Everything in the records below is to be reproduced exactly, apart from the images.

——————

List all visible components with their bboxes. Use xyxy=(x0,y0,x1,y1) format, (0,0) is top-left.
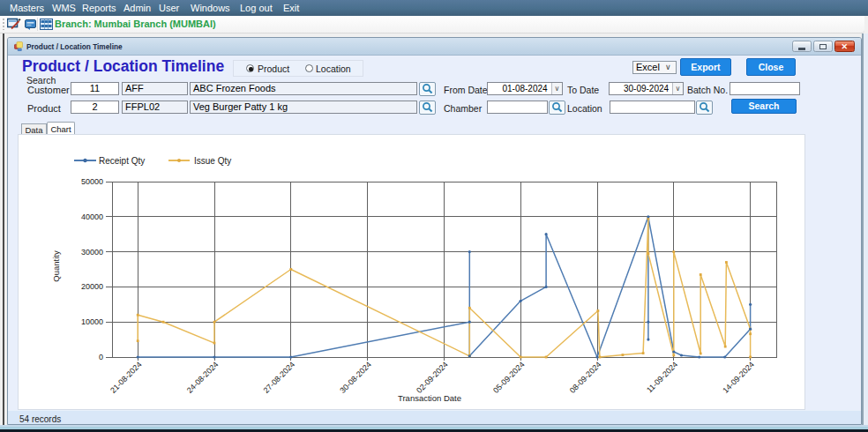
svg-text:Issue Qty: Issue Qty xyxy=(194,156,231,166)
svg-text:11-09-2024: 11-09-2024 xyxy=(645,360,679,394)
svg-text:24-08-2024: 24-08-2024 xyxy=(185,360,221,395)
svg-text:40000: 40000 xyxy=(81,212,103,221)
svg-text:21-08-2024: 21-08-2024 xyxy=(108,360,144,395)
svg-text:50000: 50000 xyxy=(81,177,103,186)
svg-text:27-08-2024: 27-08-2024 xyxy=(262,360,297,395)
svg-text:02-09-2024: 02-09-2024 xyxy=(415,360,450,395)
svg-text:20000: 20000 xyxy=(81,282,103,291)
svg-text:Quantity: Quantity xyxy=(51,250,61,282)
svg-text:Receipt Qty: Receipt Qty xyxy=(99,156,145,166)
svg-text:30000: 30000 xyxy=(81,248,103,257)
svg-text:Transaction Date: Transaction Date xyxy=(398,393,461,403)
svg-text:08-09-2024: 08-09-2024 xyxy=(568,360,603,395)
svg-text:0: 0 xyxy=(99,353,103,361)
svg-text:14-09-2024: 14-09-2024 xyxy=(721,360,756,395)
svg-text:10000: 10000 xyxy=(81,317,103,326)
svg-text:30-08-2024: 30-08-2024 xyxy=(338,360,373,395)
svg-text:05-09-2024: 05-09-2024 xyxy=(491,360,527,395)
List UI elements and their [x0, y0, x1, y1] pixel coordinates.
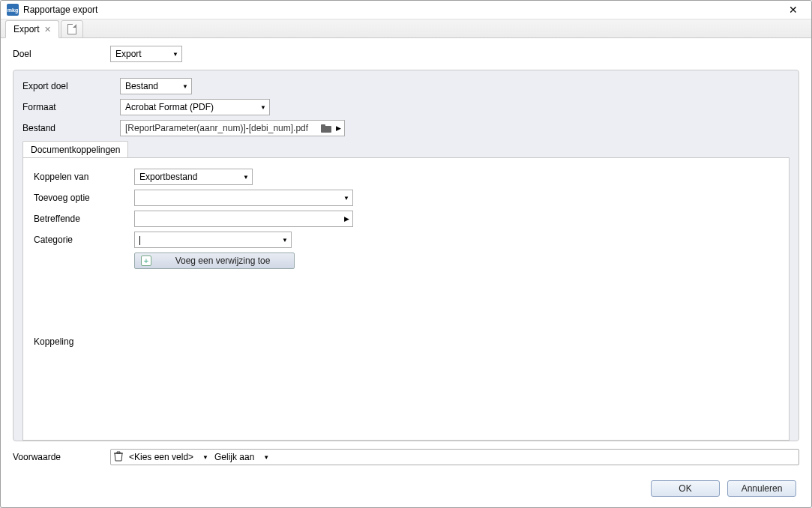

——————

Exercise output
List all visible components with their bboxes. Use xyxy=(x0,y0,x1,y1) format, (0,0) is top-left.
svg-text:Issue Qty: Issue Qty xyxy=(194,156,231,166)
svg-text:11-09-2024: 11-09-2024 xyxy=(645,360,679,394)
svg-text:24-08-2024: 24-08-2024 xyxy=(185,360,221,395)
svg-text:40000: 40000 xyxy=(81,212,103,221)
svg-text:21-08-2024: 21-08-2024 xyxy=(108,360,144,395)
svg-text:50000: 50000 xyxy=(81,177,103,186)
svg-text:27-08-2024: 27-08-2024 xyxy=(262,360,297,395)
svg-text:02-09-2024: 02-09-2024 xyxy=(415,360,450,395)
svg-text:20000: 20000 xyxy=(81,282,103,291)
svg-text:Quantity: Quantity xyxy=(51,250,61,282)
svg-text:Receipt Qty: Receipt Qty xyxy=(99,156,145,166)
svg-text:30000: 30000 xyxy=(81,248,103,257)
svg-text:Transaction Date: Transaction Date xyxy=(398,393,461,403)
svg-text:08-09-2024: 08-09-2024 xyxy=(568,360,603,395)
svg-text:0: 0 xyxy=(99,353,103,361)
svg-text:14-09-2024: 14-09-2024 xyxy=(721,360,756,395)
svg-text:10000: 10000 xyxy=(81,317,103,326)
svg-text:30-08-2024: 30-08-2024 xyxy=(338,360,373,395)
svg-text:05-09-2024: 05-09-2024 xyxy=(491,360,527,395)
List UI elements and their [x0, y0, x1, y1] pixel coordinates.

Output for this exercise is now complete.